The openness of the toll transponder system to third-party applications is both a blessing and a curse, since it allows good applications like the real-time traffic map, and bad applications like privacy-violating vehicle tracking.

Here’s where things get interesting. The tradeoff that Rebecca notes is not a necessary consequence of using toll transponders. It’s really the result of technical design decisions that could have been made differently. Want a toll transponder system that can’t be read usefully by third parties? We can design it that way. Want a system that allows only authorized third parties to be able to track vehicles? We can design it that way. Want a system that allows anyone to be able to tell that the same vehicle has passed two points, but without knowing which particular vehicle it was? We can design it that way, too.

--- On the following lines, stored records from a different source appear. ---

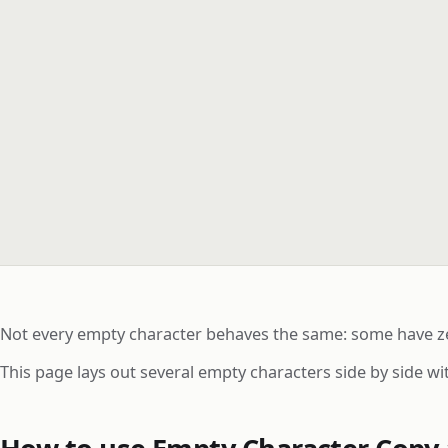
Not every empty character behaves the same: some have zer
This page lays out several empty characters side by side w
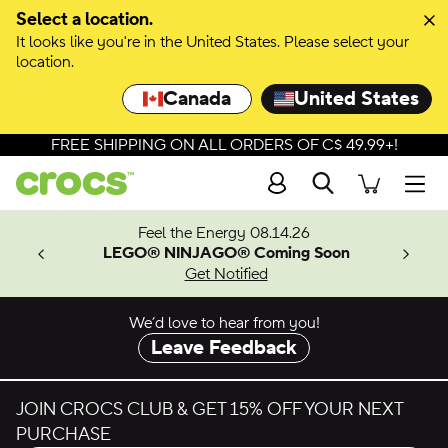
Select a location.
It looks like you're in the United States. Please select your
location.
Canada
United States
FREE SHIPPING ON ALL ORDERS OF C$ 49.99+!
Search
Men
ves.
Feel the Energy 08.14.26
les.
LEGO® NINJAGO® Coming Soon
n
Get Notified
We’d love to hear from you!
Leave Feedback
JOIN CROCS CLUB & GET 15% OFF YOUR NEXT
PURCHASE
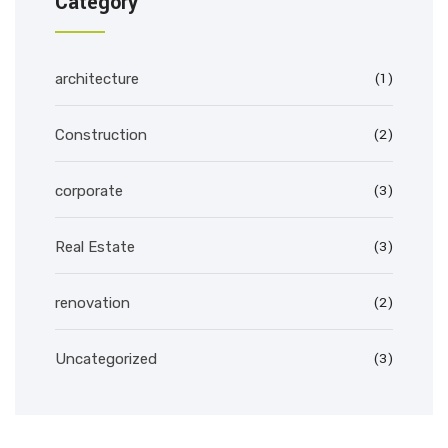
Category
(1)
architecture
(2)
Construction
(3)
corporate
(3)
Real Estate
(2)
renovation
(3)
Uncategorized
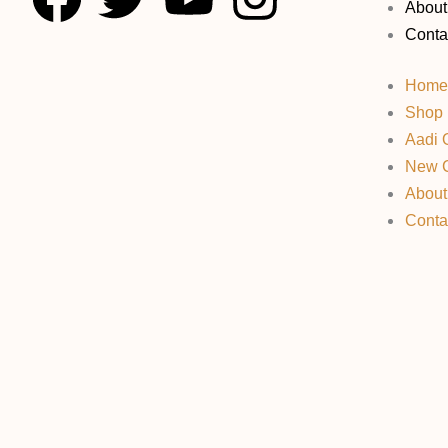
About
a
w
o
n
Conta
c
i
u
s
Home
Shop
e
t
t
t
Aadi O
New C
b
t
u
a
About
Conta
o
e
b
g
o
r
e
r
k
a
m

Often, apparent tradeoffs in new technologies are not inherent, but could have been eliminated by thinking more carefully in advance about what the technology is supposed to do and what it isn’t supposed to do.

Even if it’s too late to change the deployed system, we can often learn by turning back the clock and thinking about how we would have designed a technology if we knew then what we know now about the technology’s implications. And on the first day of classes (e.g., today, here at Princeton) this is also a useful source of homework problems.